_Exercise goal_.
Restate the records below word for word, and omit the images they hold.

[Dataset items]
■ ■ ■
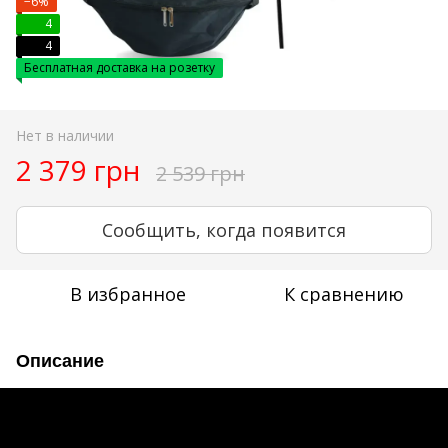
−6%
4
4
Бесплатная доставка на розетку
Нет в наличии
2 379 грн
2 539 грн
Сообщить, когда появится
В избранное
К сравнению
Описание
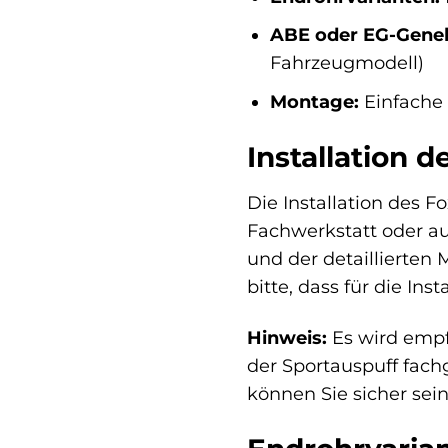
ABE oder EG-Gene
Fahrzeugmodell)
Montage:
Einfache
Installation 
Die Installation des F
Fachwerkstatt oder a
und der detaillierten
bitte, dass für die In
Hinweis:
Es wird empfo
der Sportauspuff fac
können Sie sicher sei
■ ■ ■
_Response_.
−6%
4
4
Бесплатная доставка на розетку
Нет в наличии
2 379 грн
2 539 грн
Сообщить, когда появится
В избранное
К сравнению
Описание
ABE oder EG-Gene
Fahrzeugmodell)
Montage:
Einfache
Installation 
Die Installation des F
Fachwerkstatt oder a
und der detaillierten
bitte, dass für die In
Hinweis:
Es wird empfo
der Sportauspuff fac
können Sie sicher sei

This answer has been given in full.